An extreme drought-to-deluge climate swing is sweeping California like never before. Weather experts are worried about the fact that this weather swing might lead to devastating droughts and floods in the future for the state of California.

According to the Los Angeles Times, the current year is going to be the wettest winter experienced by the Sierra Nevada situated in the north of California in nearly a century's time. This is significant for the mountain range that supplies large amounts of water for the state of California. Experts take this to be a very significant sign for a state which was experiencing record-breaking dry conditions just two years ago.

Reportedly, the shift in temperature has coincided with an increase in temperatures in California that began in 1980. Experts say that the rising global temperatures can have a remarkable effect on weather patterns across the planet. They also say that it is the change in the warmth of the ocean that ultimately decides how much rain the state of California will be getting.

The warming effects of the weather have worsened the most recent scenario of a five-year drought, including the driest four-year period in terms of California state record. 2014. 2015 and 2016 were recorded as the first, second and third hottest years in the history of the state, say the experts.

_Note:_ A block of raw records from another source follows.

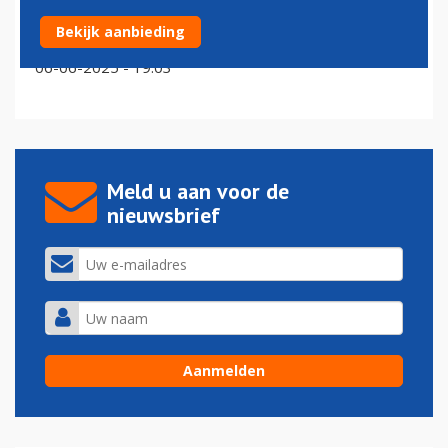
EU-lidstaten willen pas bij langere vluchtvertraging
Bekijk aanbieding
financiële compensatie
06-06-2025 - 19:03
Meld u aan voor de
nieuwsbrief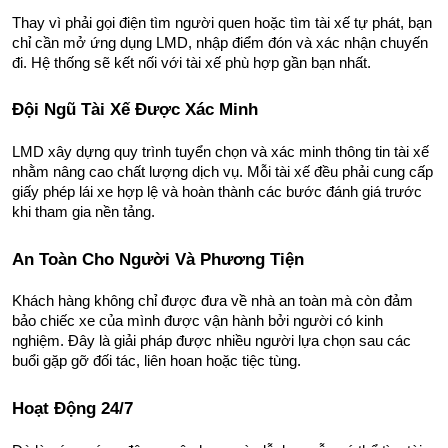
Thay vì phải gọi điện tìm người quen hoặc tìm tài xế tự phát, bạn 
chỉ cần mở ứng dụng LMD, nhập điểm đón và xác nhận chuyến 
đi. Hệ thống sẽ kết nối với tài xế phù hợp gần bạn nhất.
Đội Ngũ Tài Xế Được Xác Minh
LMD xây dựng quy trình tuyển chọn và xác minh thông tin tài xế 
nhằm nâng cao chất lượng dịch vụ. Mỗi tài xế đều phải cung cấp 
giấy phép lái xe hợp lệ và hoàn thành các bước đánh giá trước 
khi tham gia nền tảng.
An Toàn Cho Người Và Phương Tiện
Khách hàng không chỉ được đưa về nhà an toàn mà còn đảm 
bảo chiếc xe của mình được vận hành bởi người có kinh 
nghiệm. Đây là giải pháp được nhiều người lựa chọn sau các 
buổi gặp gỡ đối tác, liên hoan hoặc tiệc tùng.
Hoạt Động 24/7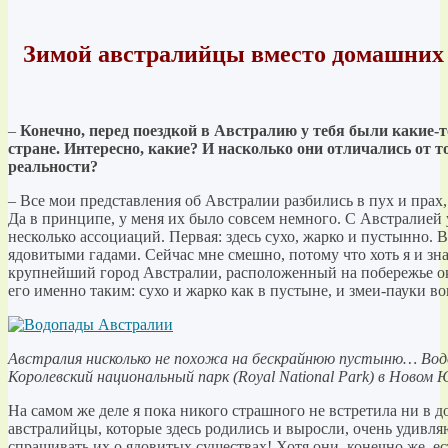
Зимой австралийцы вместо домашних 
–
Конечно, перед поездкой в Австралию у тебя были какие-т
стране. Интересно, какие? И насколько они отличались от то
реальности?
– Все мои представления об Австралии разбились в пух и прах,
Да в принципе, у меня их было совсем немного. С Австралией 
несколько ассоциаций. Первая: здесь сухо, жарко и пустынно. В
ядовитыми гадами. Сейчас мне смешно, потому что хоть я и зна
крупнейший город Австралии, расположенный на побережье оке
его именно таким: сухо и жарко как в пустыне, и змеи-пауки 
Австралия нисколько не похожа на бескрайнюю пустыню… Водопа
Королевский национальный парк (Royal National Park) в Новом
На самом же деле я пока никого страшного не встретила ни в д
австралийцы, которые здесь родились и выросли, очень удивля
спрашивать их о ядовитых существах! Хотя они, конечно же, есть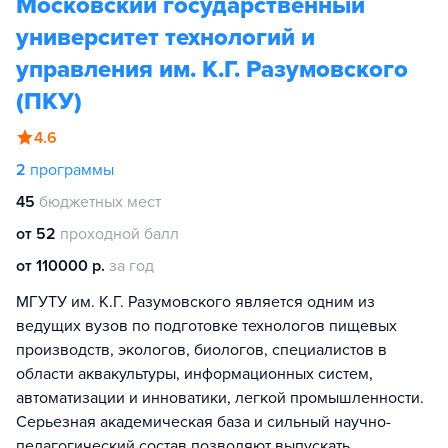
Московский государственный
университет технологий и
управления им. К.Г. Разумовского
(ПКУ)
4.6
2
программы
45
бюджетных мест
от 52
проходной балл
от 110000 р.
за год
МГУТУ им. К.Г. Разумовского является одним из
ведущих вузов по подготовке технологов пищевых
производств, экологов, биологов, специалистов в
области аквакультуры, информационных систем,
автоматизации и инноватики, легкой промышленности.
Серьезная академическая база и сильный научно-
педагогический состав позволяют выпускать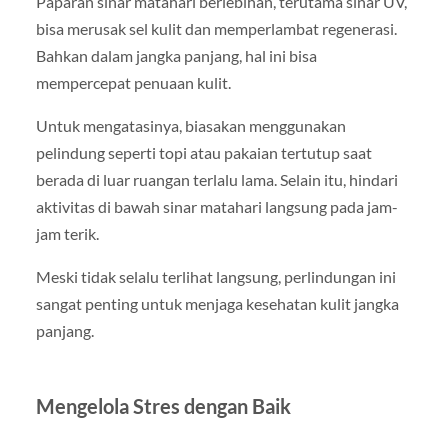
Paparan sinar matahari berlebihan, terutama sinar UV,
bisa merusak sel kulit dan memperlambat regenerasi.
Bahkan dalam jangka panjang, hal ini bisa
mempercepat penuaan kulit.
Untuk mengatasinya, biasakan menggunakan
pelindung seperti topi atau pakaian tertutup saat
berada di luar ruangan terlalu lama. Selain itu, hindari
aktivitas di bawah sinar matahari langsung pada jam-
jam terik.
Meski tidak selalu terlihat langsung, perlindungan ini
sangat penting untuk menjaga kesehatan kulit jangka
panjang.
Mengelola Stres dengan Baik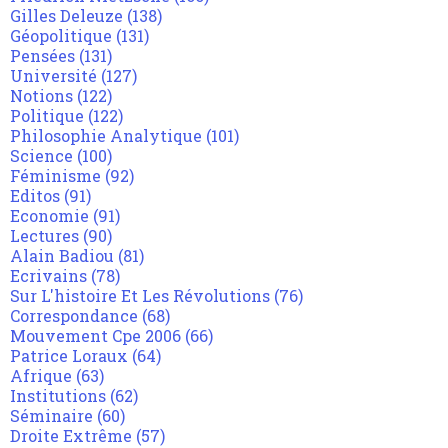
Gilles Deleuze
(138)
Géopolitique
(131)
Pensées
(131)
Université
(127)
Notions
(122)
Politique
(122)
Philosophie Analytique
(101)
Science
(100)
Féminisme
(92)
Editos
(91)
Economie
(91)
Lectures
(90)
Alain Badiou
(81)
Ecrivains
(78)
Sur L'histoire Et Les Révolutions
(76)
Correspondance
(68)
Mouvement Cpe 2006
(66)
Patrice Loraux
(64)
Afrique
(63)
Institutions
(62)
Séminaire
(60)
Droite Extrême
(57)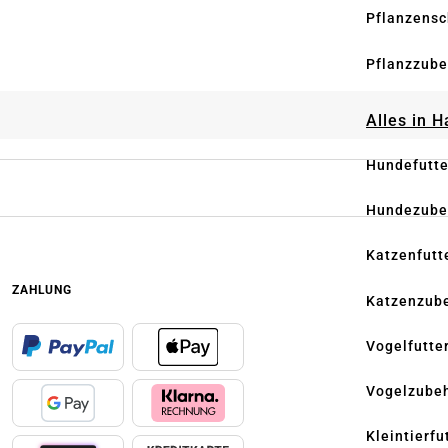
Pflanzensc
Pflanzzube
Alles in 
Hundefutte
Hundezube
Katzenfutt
ZAHLUNG
Katzenzub
Vogelfutte
Vogelzube
Kleintierfu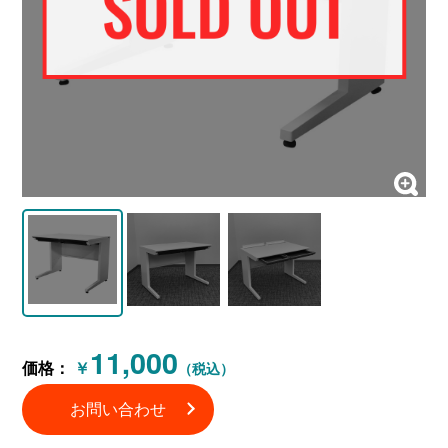
11,000
価格：
￥
（税込）
お問い合わせ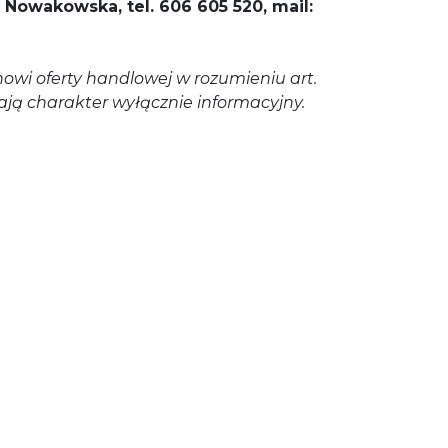
 Nowakowska, tel. 606 605 520, mail:
anowi oferty handlowej w rozumieniu art.
ją charakter wyłącznie informacyjny.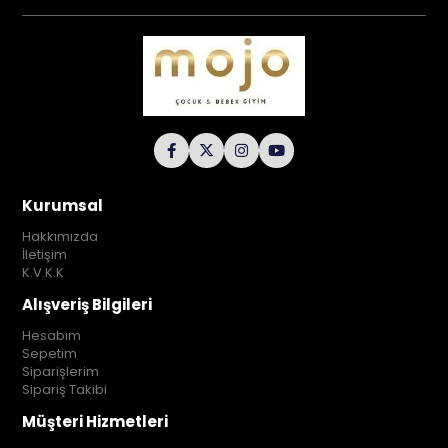
Kurumsal
Hakkımızda
İletişim
K.V.K.K
Alışveriş Bilgileri
Hesabım
Sepetim
Siparişlerim
Sipariş Takibi
Müşteri Hizmetleri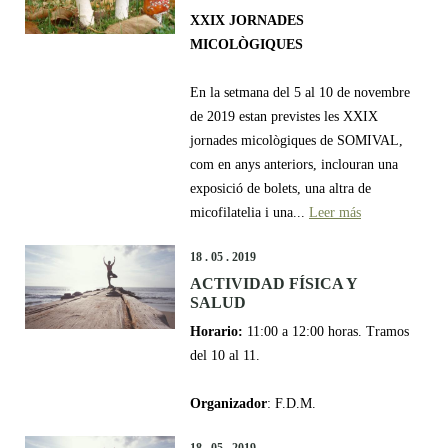
XXIX JORNADES
MICOLÒGIQUES
En la setmana del 5 al 10 de novembre
de 2019 estan previstes les XXIX
jornades micològiques de SOMIVAL,
com en anys anteriors, inclouran una
exposició de bolets, una altra de
micofilatelia i una...
Leer más
18 . 05 . 2019
ACTIVIDAD FÍSICA Y
SALUD
Horario:
11:00 a 12:00 horas. Tramos
del 10 al 11.
Organizador
: F.D.M.
18 . 05 . 2019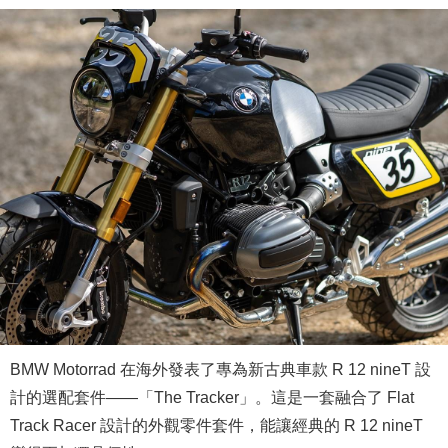
BMW Motorrad 在海外發表了專為新古典車款 R 12 nineT 設
計的選配套件——「The Tracker」。這是一套融合了 Flat
Track Racer 設計的外觀零件套件，能讓經典的 R 12 nineT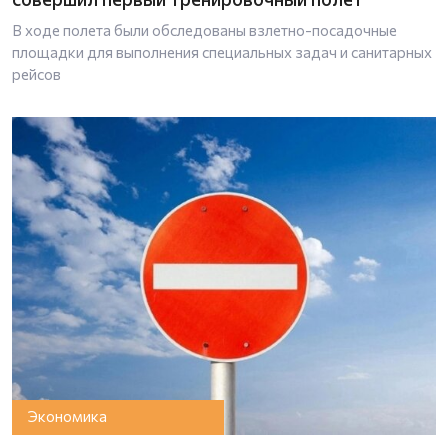
В ходе полета были обследованы взлетно-посадочные
площадки для выполнения специальных задач и санитарных
рейсов
Экономика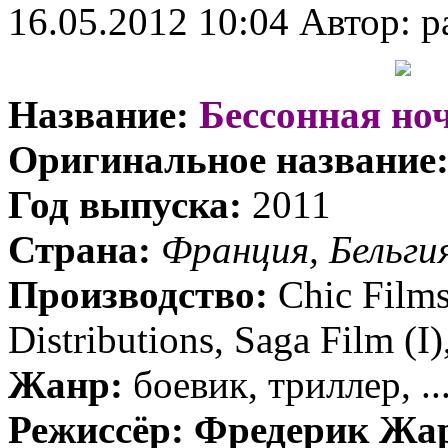
16.05.2012 10:04
Автор: p
Название:
Бессонная но
Оригинальное название
Год выпуска:
2011
Страна:
Франция, Бельги
Производство:
Chic Films
Distributions, Saga Film (I)
Жанр:
боевик, триллер, ..
Режиссёр:
Фредерик Жард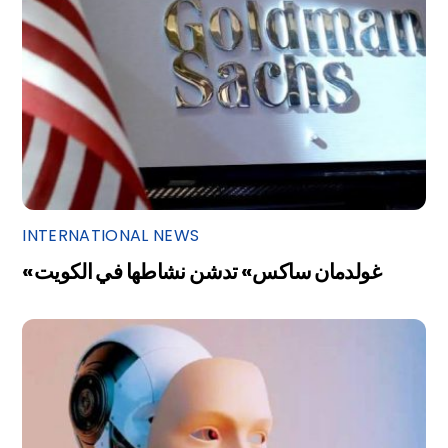
INTERNATIONAL NEWS
«غولدمان ساكس» تدشن نشاطها في الكويت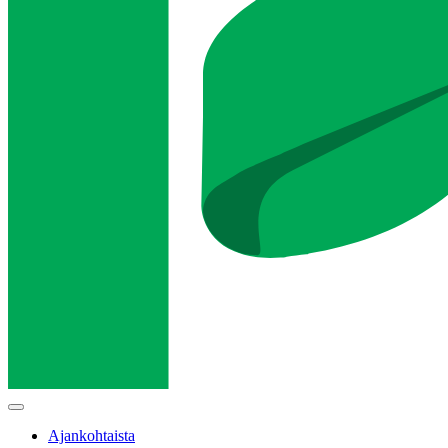
Main
menu
Ajankohtaista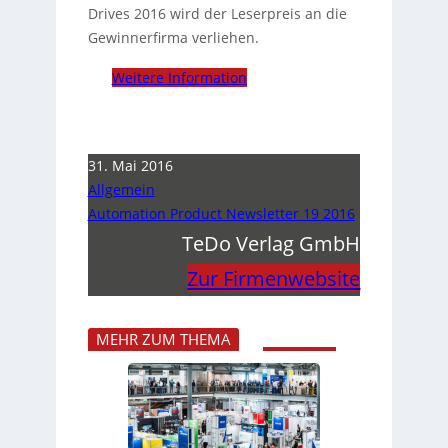
Drives 2016 wird der Leserpreis an die
Gewinnerfirma verliehen.
Weitere Information
31. Mai 2016
Allgemein
Automation Product Newsletter 19 2016
TeDo Verlag GmbH
Zur Firmenwebsite
MEHR ZUM THEMA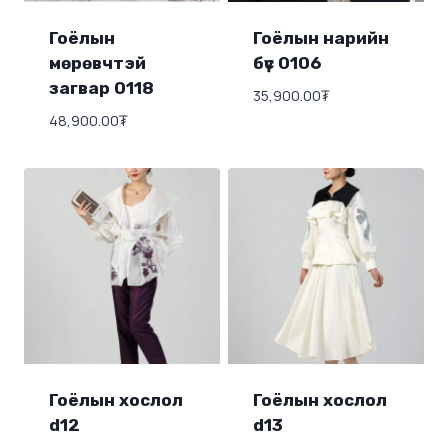
Гоёлын
Гоёлын нарийн
мөрөвчтэй
бүс 0106
загвар 0118
35,900.00
₮
48,900.00
₮
Гоёлын хослол
Гоёлын хослол
d12
d13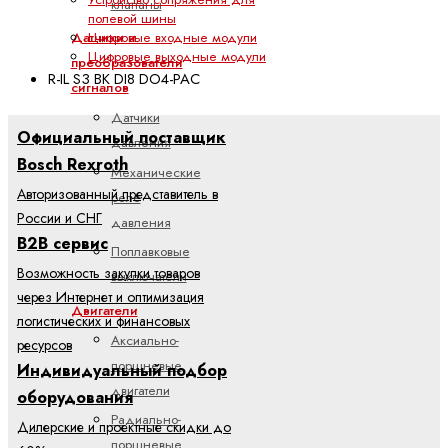
клапаны
полевой шины
Цифровые входные модули
Датчики и
Цифровые выходные модули
преобразователи
R-IL S3 BK DI8 DO4-PAC
сигналов
Датчики
Официальный поставщик
давления
Bosch Rexroth
Механические
Авторизованный представитель в
реле
России и СНГ
давления
B2B сервис
Поплавковые
Возможность закупки товаров
выключатели
через Интернет и оптимизация
Двигатели
логистических и финансовых
Аксиально-
ресурсов
поршневые
Индивидуальный подбор
двигатели
оборудования
Радиально-
Дилерские и проектные скидки до
поршневые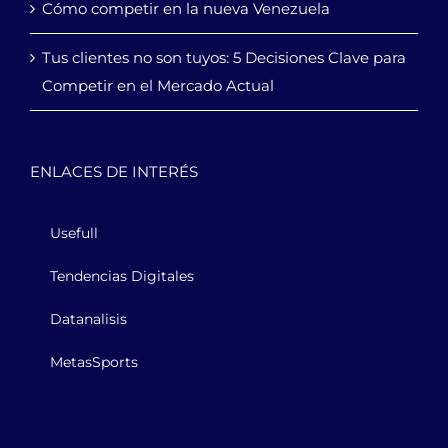
Cómo competir en la nueva Venezuela
Tus clientes no son tuyos: 5 Decisiones Clave para
Competir en el Mercado Actual
ENLACES DE INTERÉS
Usefull
Tendencias Digitales
Datanalisis
MetasSports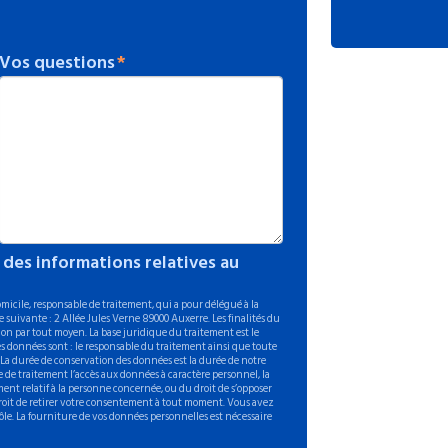
Vos questions
 des informations relatives au
icile, responsable de traitement, qui a pour délégué à la
 suivante : 2 Allée Jules Verne 89000 Auxerre. Les finalités du
on par tout moyen. La base juridique du traitement est le
s données sont : le responsable du traitement ainsi que toute
. La durée de conservation des données est la durée de notre
 de traitement l’accès aux données à caractère personnel, la
ement relatif à la personne concernée, ou du droit de s’opposer
 droit de retirer votre consentement à tout moment. Vous avez
ôle. La fourniture de vos données personnelles est nécessaire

This hot weather is also having a huge impact on the water supply required by the state of California to survive.

According to KTLA News, a new series of late season storms are going to torment the state of California starting as early as this week. This is another reason why the state might experience the wettest winter ever this very year.

California, however, seems to be up and ready for the challenge. The state authorities have made sure that almost all the reservoirs are full and healthy in term of water. In case drought strikes California, these reservoirs will be enough to survive through the dry period, opine the state authorities.